Penulis : Celly Tomokianz
*(Bagian 1 – “Sekolah atau Panggung Gaya?”)*
Namanya **Anisa**, ibu tunggal dari seorang anak laki-laki kelas dua SD. Sejak pagi, ia sudah bangun lebih awal—menyiapkan sarapan, bekal, lalu mengantar anaknya dengan motor tuanya yang sering mogok. Tapi hari ini bukan sekadar hari antar-jemput biasa, hari ini ada rapat sekolah.
Di aula, Anisa duduk paling belakang. Ia bukan pemalu, bukan pula penakut, tapi ia tahu... **keberadaannya jarang dianggap**. Ibu-ibu lain sudah lebih dulu datang dengan tas bermerek, baju modis, sepatu berkilau. Beberapa bahkan sibuk selfie sebelum rapat dimulai.
Saat kepala sekolah berbicara soal kegiatan pentas seni, seorang ibu menyela:
“Kita bikin seragam baru ya Bu, yang bahannya bagus, dan jangan lupa make-up-nya profesional. Kalau bisa panggil EO, biar megah sekalian...”
Anisa mengangkat tangan.
“Maaf, Bu... Kalau acaranya fokus ke anak-anak, mungkin cukup sederhana saja. Yang penting anak senang dan tidak membebani orang tua.”
Ruangan langsung hening.
Beberapa ibu melirik dari ujung mata. Ada yang tersenyum sinis. Seorang ibu berbisik pada temannya, cukup keras untuk didengar:
“Aduh, ini lagi yang ngomong. Udah tau nggak mampu, tapi rewel aja.”
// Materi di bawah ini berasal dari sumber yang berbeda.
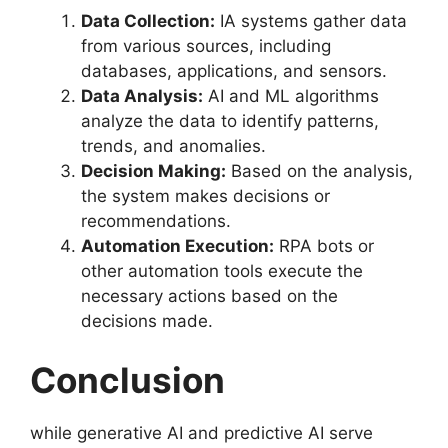
Data Collection:
IA systems gather data
from various sources, including
databases, applications, and sensors.
Data Analysis:
AI and ML algorithms
analyze the data to identify patterns,
trends, and anomalies.
Decision Making:
Based on the analysis,
the system makes decisions or
recommendations.
Automation Execution:
RPA bots or
other automation tools execute the
necessary actions based on the
decisions made.
Conclusion
while generative AI and predictive AI serve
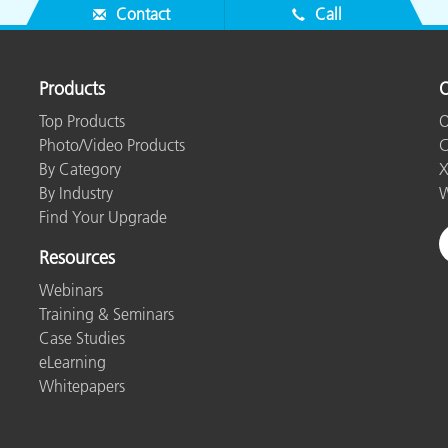
Contact
Call
Products
O
Top Products
O
Photo/Video Products
C
By Category
X
By Industry
W
Find Your Upgrade
Resources
Webinars
Training & Seminars
Case Studies
eLearning
Whitepapers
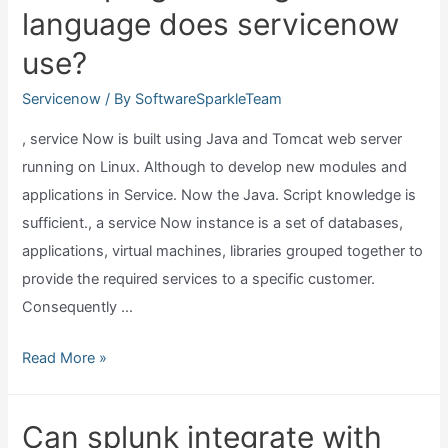
language does servicenow
servicenow?
use?
Servicenow
/ By
SoftwareSparkleTeam
, service Now is built using Java and Tomcat web server
running on Linux. Although to develop new modules and
applications in Service. Now the Java. Script knowledge is
sufficient., a service Now instance is a set of databases,
applications, virtual machines, libraries grouped together to
provide the required services to a specific customer.
Consequently …
What
Read More »
programming
language
Can splunk integrate with
does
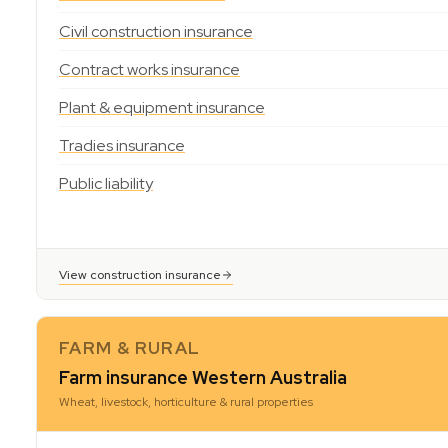
Civil construction insurance
Contract works insurance
Plant & equipment insurance
Tradies insurance
Public liability
View construction insurance
FARM & RURAL
Farm insurance Western Australia
Wheat, livestock, horticulture & rural properties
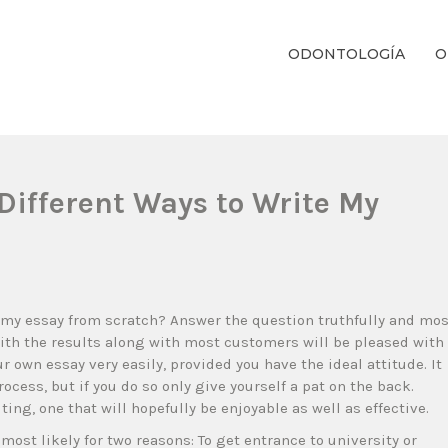
ODONTOLOGÍA
O
ientos Dentales Personalizados E Integrales Centrados En La Salud Y El B
Different Ways to Write My
 my essay from scratch? Answer the question truthfully and mos
 with the results along with most customers will be pleased with
our own essay very easily, provided you have the ideal attitude.
It
ocess, but if you do so only give yourself a pat on the back.
ting, one that will hopefully be enjoyable as well as effective.
most likely for two reasons: To get entrance to university or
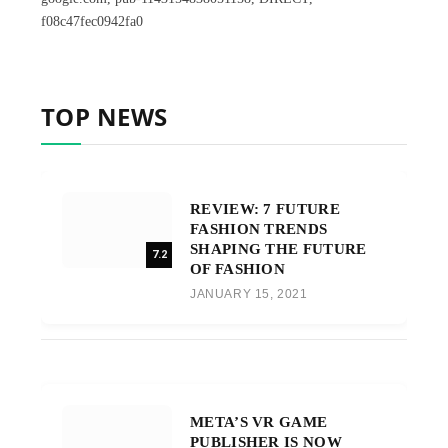
f08c47fec0942fa0
TOP NEWS
REVIEW: 7 FUTURE
FASHION TRENDS
SHAPING THE FUTURE
7.2
OF FASHION
JANUARY 15, 2021
META’S VR GAME
PUBLISHER IS NOW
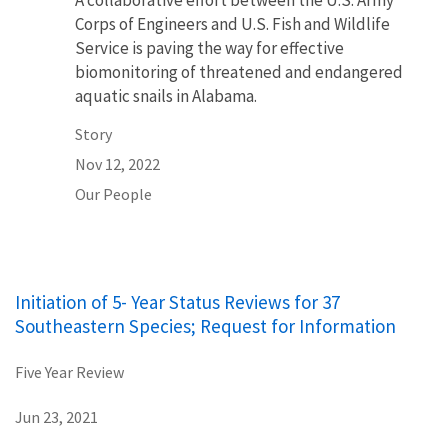
A collaborative effort between the U.S. Army
Corps of Engineers and U.S. Fish and Wildlife
Service is paving the way for effective
biomonitoring of threatened and endangered
aquatic snails in Alabama.
Story
Nov 12, 2022
Our People
Initiation of 5- Year Status Reviews for 37
Southeastern Species; Request for Information
Five Year Review
Jun 23, 2021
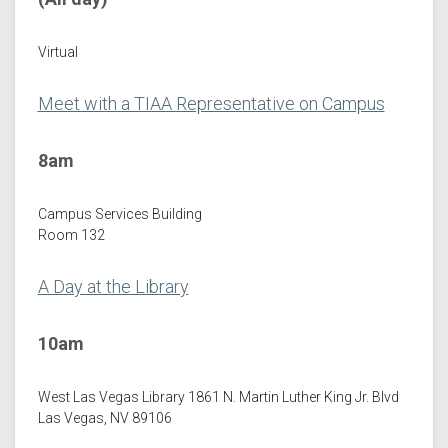
Virtual
Meet with a TIAA Representative on Campus
8am
Campus Services Building
Room 132
A Day at the Library
10am
West Las Vegas Library 1861 N. Martin Luther King Jr. Blvd
Las Vegas, NV 89106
Anisa tersenyum pahit. Sudah sering ia diperlakukan seperti itu.
Ia menunduk, menahan air mata. Bukan karena malu, tapi karena lelah.
"Kalau semua sudah ditentukan, untuk apa dimusyawarahkan?"
Pertanyaan itu tak pernah dijawab. Hanya dibalas dengan senyuman hambar dan pandangan yang menghakimi.
Suatu hari, Anisa mencoba bicara tentang kebijakan sekolah yang menyulitkan. Ia tidak marah, tidak kasar—hanya ingin didengar. Tapi hasilnya? Ia dicap sebagai pengacau. Ada yang berkata di belakang, “Sok pintar.” Ada yang menghindar, seolah ucapannya membawa racun.
Padahal, ia hanya ingin kebaikan untuk anak-anak, bukan panggung untuk dirinya.
Lelah karena **sekolah sekarang bukan lagi tempat belajar**, tapi sudah jadi **tempat pamer dan bersaing antarorang tua**.
“Kata Pak Dedi itu gaya elit, ekonomi sulit,” gumamnya dalam hati, mengingat satu-satunya pejabat yang ia rasa benar-benar paham isi hati rakyat kecil.
Saat rapat selesai, Anisa berjalan pulang sendirian. Tidak ada yang menyapanya. Tapi ia tidak menyesal. Ia hanya ingin anak-anak bisa sekolah dengan damai. Tanpa harus menjadi ajang eksistensi orang tua. Tanpa harus membuat yang miskin merasa asing di tempat yang seharusnya menjadi rumah ilmu.
“Kembalikan dunia pendidikan seperti dulu...” katanya dalam hati.
“Di mana guru mengajar, murid belajar, dan orang tua percaya.”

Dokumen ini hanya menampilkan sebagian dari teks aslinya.